Solid under the high ball, with an excellent tactical boot on him and with the stats to back it up, Kirchner kicks less than Israel Dagg and gets double the flack.
It is no wonder that his coach Heyneke Meyer said he felt he gets a raw deal from the public.
“There is a perception of Zane that he is only a kicking fullback,” Meyer said. “But if you look at all the teams he’s played in, even in Super Rugby, they are teams who score tries.
"I think last year we scored 22 tries compared to 13 by the Wallabies and Zane was our fullback. If you look at his Super Rugby stats, he’s always up there with the players who scored the most tries.
“He’s a clinical fullback. He can attack if there is an opportunity and he is also a very good defender who is great under the high ball.
“Sometimes people try to read too much into it. The one week we scored nine tries against Argentina and the next week, with the same backline, we scored one. It’s not always straightforward. People, for example, said we would score a lot of tries if Pat Lambie played fullback and we didn’t.
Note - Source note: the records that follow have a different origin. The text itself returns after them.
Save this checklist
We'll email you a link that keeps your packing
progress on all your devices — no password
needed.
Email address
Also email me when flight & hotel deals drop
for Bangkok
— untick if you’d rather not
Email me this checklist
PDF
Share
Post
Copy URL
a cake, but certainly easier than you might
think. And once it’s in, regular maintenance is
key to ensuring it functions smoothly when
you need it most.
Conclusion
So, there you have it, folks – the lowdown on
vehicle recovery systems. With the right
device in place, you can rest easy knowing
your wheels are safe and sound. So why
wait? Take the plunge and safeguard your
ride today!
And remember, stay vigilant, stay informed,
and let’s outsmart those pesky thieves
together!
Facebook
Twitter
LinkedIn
“I think Zane is a quality player who doesn’t get enough credit. He has always done well for us.”
Meyer is right about one thing – Kirchner scores more tries than people give him credit for. He was second in 2012 behind Bjorn Basson in the Bulls' try-scoring stakes in Super Rugby.
Kirchner scored against Australia in 2012 as well, and would love to add to his three tries in a Bok jersey thus far.
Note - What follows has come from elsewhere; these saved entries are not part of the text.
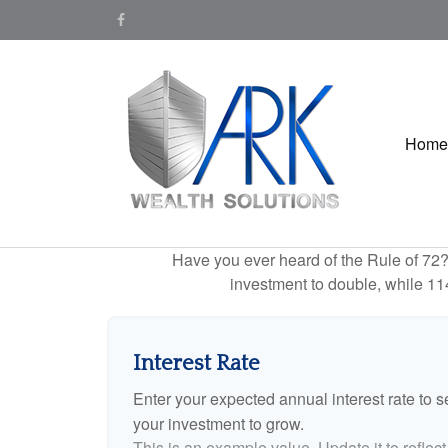
Home
Have you ever heard of the Rule of 72? 
investment to double, while 114 
Interest Rate
Enter your expected annual interest rate to se
your investment to grow.
This is an example value. Update it to reflect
But while he prepares, he needs to keep on fighting off the barbs from the Boks' own fans.
“Everyone seems to have a perception that I kick too much,” he says, “but that’s simply not true. The stats show it, and we play what is in front of us.”
Kirchner does admit he sees this as a second chance, a chance to “breathe fresh air” into his career.
And like Cooper, he continues to search for rugby redemption.
Yet in the end both players may well have to realise that no matter how hard they try, they will never be able to satisfy everyone.
Still the search adds an interesting twist to Saturday’s contest, and while one of the two will come out on the winning side, it will only be another step forward.
And not the answer either wants in their careers.